Output the data below exactly, images excluded.
________________________________________
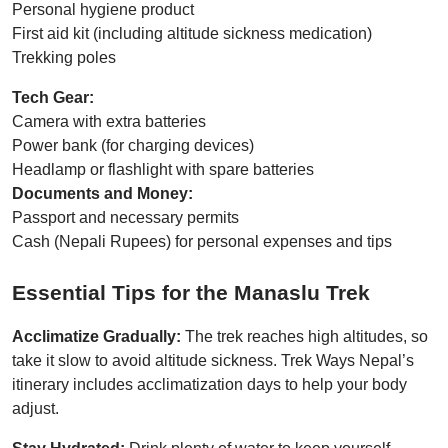
Personal hygiene product
First aid kit (including altitude sickness medication)
Trekking poles
Tech Gear:
Camera with extra batteries
Power bank (for charging devices)
Headlamp or flashlight with spare batteries
Documents and Money:
Passport and necessary permits
Cash (Nepali Rupees) for personal expenses and tips
Essential Tips for the Manaslu Trek
Acclimatize Gradually:
The trek reaches high altitudes, so
take it slow to avoid altitude sickness. Trek Ways Nepal’s
itinerary includes acclimatization days to help your body
adjust.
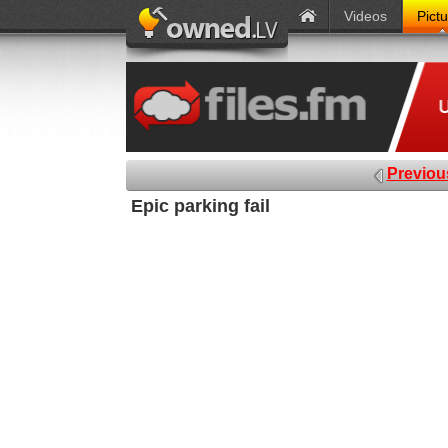
Videos
Pict
Previou
Epic parking fail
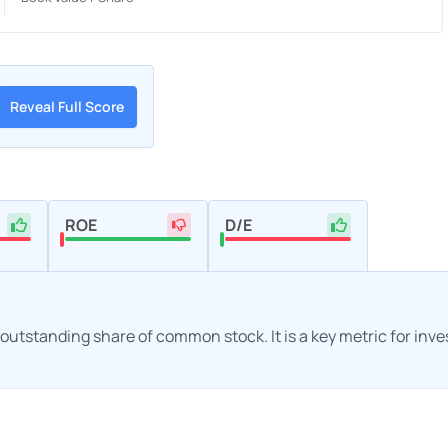
Reveal Full Score
ROE
D/E
h outstanding share of common stock. It is a key metric for inv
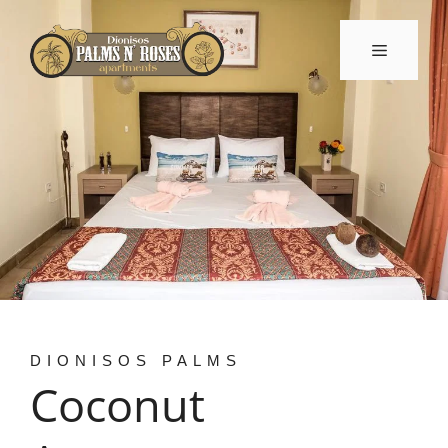
Skip
to
Menu
content
DIONISOS PALMS
Coconut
________________________________________
EXERCISE ANSWER:
Personal hygiene product
First aid kit (including altitude sickness medication)
Trekking poles
Tech Gear:
Camera with extra batteries
Power bank (for charging devices)
Headlamp or flashlight with spare batteries
Documents and Money:
Passport and necessary permits
Cash (Nepali Rupees) for personal expenses and tips
Essential Tips for the Manaslu Trek
Acclimatize Gradually:
The trek reaches high altitudes, so
take it slow to avoid altitude sickness. Trek Ways Nepal’s
itinerary includes acclimatization days to help your body
adjust.
Videos
Pict
Previou
Epic parking fail
Reveal Full Score
ROE
D/E
h outstanding share of common stock. It is a key metric for inv
Skip
to
Menu
content
DIONISOS PALMS
Coconut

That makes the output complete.